A spokesperson for Harrogate Council said:
At its meeting on Wednesday, 28 March 2012, Harrogate Borough Council’s Cabinet agreed a way forward on the new regulations covering the consuming of water at the Royal Pump Room Museum.
As the Royal Pump Room Museum is a public building, it is classed as a large water supply under the Private Water Supplies Regulations 2009. These are new regulations which transpose and implement the UK’s obligations under the EU Directive 98/83/EC.
Sampling and testing under the new regulations are more extensive than required previously and the sulphur water available at the Royal Pump Room Museum is considered to be ‘unwholesome’ and not fit for drinking.
As this is a unique source and its historic value is of high importance, it would not be appropriate to ‘treat’ the water as it would change the nature of the well water – the strongest sulphur water in Europe.
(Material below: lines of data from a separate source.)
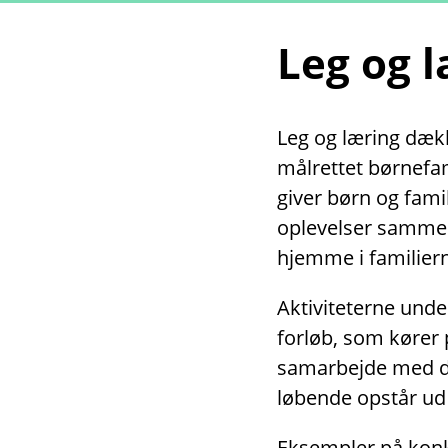
Leg og 
Leg og læring dække
målrettet børnefami
giver børn og fami
oplevelser sammen
hjemme i familiern
Aktiviteterne unde
forløb, som kører 
samarbejde med dag
løbende opstår ud 
Eksempler på konkr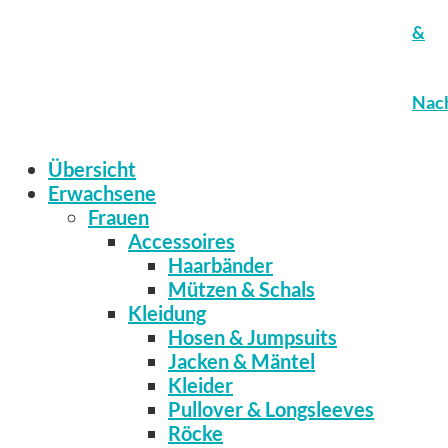
&
Nach
Übersicht
Erwachsene
Frauen
Accessoires
Haarbänder
Mützen & Schals
Kleidung
Hosen & Jumpsuits
Jacken & Mäntel
Kleider
Pullover & Longsleeves
Röcke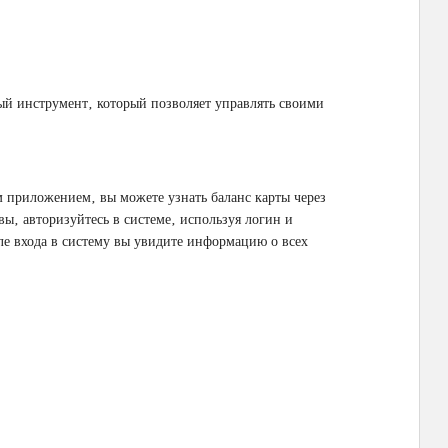
й инструмент‚ который позволяет управлять своими
 приложением‚ вы можете узнать баланс карты через
вы‚ авторизуйтесь в системе‚ используя логин и
ле входа в систему вы увидите информацию о всех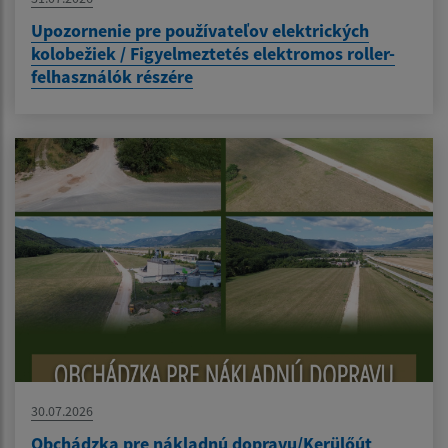
Upozornenie pre používateľov elektrických
kolobežiek / Figyelmeztetés elektromos roller-
felhasználók részére
30.07.2026
Obchádzka pre nákladnú dopravu/Kerülőút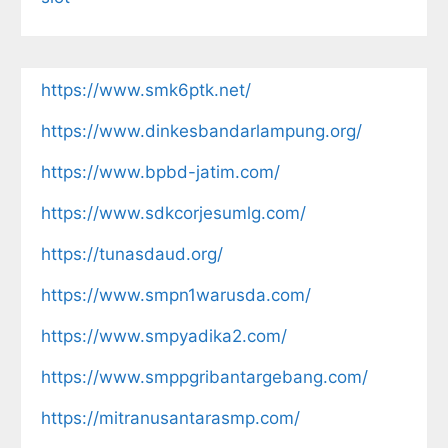
https://www.smk6ptk.net/
https://www.dinkesbandarlampung.org/
https://www.bpbd-jatim.com/
https://www.sdkcorjesumlg.com/
https://tunasdaud.org/
https://www.smpn1warusda.com/
https://www.smpyadika2.com/
https://www.smppgribantargebang.com/
https://mitranusantarasmp.com/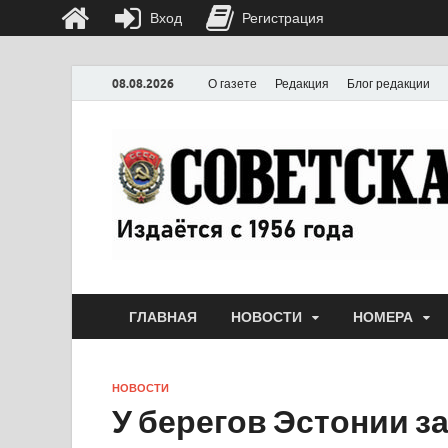
Вход
Регистрация
08.08.2026
О газете
Редакция
Блог редакции
ГЛАВНАЯ
НОВОСТИ
НОМЕРА
НОВОСТИ
У берегов Эстонии з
The council sought advice from the Health Protection Agency which is of the view that tasting small samples (as previously offered inside the Museum) poses no potential danger to health. However, the separate Drinking Water Inspectorate advises that as the Museum is a ‘public’ building it is mandatory for the water offered to be ‘wholesome’ within the terms of the new legislation.
In simple terms, the water contains certain elements which have the potential to cause harm to health if consumed in sufficient quantity.
These new regulations have alerted the council to a potential health risk and the council is seeking to manage these risks whilst respecting the spa heritage and offering a fulfilling experience to the town’s visitors.
Cabinet considered a detailed report and agreed to:
- discontinue the serving of water in the Museum but that visitors be invited to ‘smell’ the strong sulphur water to get an understanding of what it was like ‘taking the waters’ during Harrogate’s height as a spa, particularly in the Victorian period when it was renowned around the world
- reconnect the water supply to the tap outside the Museum but with a warning sign that the water is not fit to drink or consume under the Private Water Supplies Regulations 2009; and
- that the council endeavours to return the situation to its former position so that people can experience and ‘taste’ our spa heritage.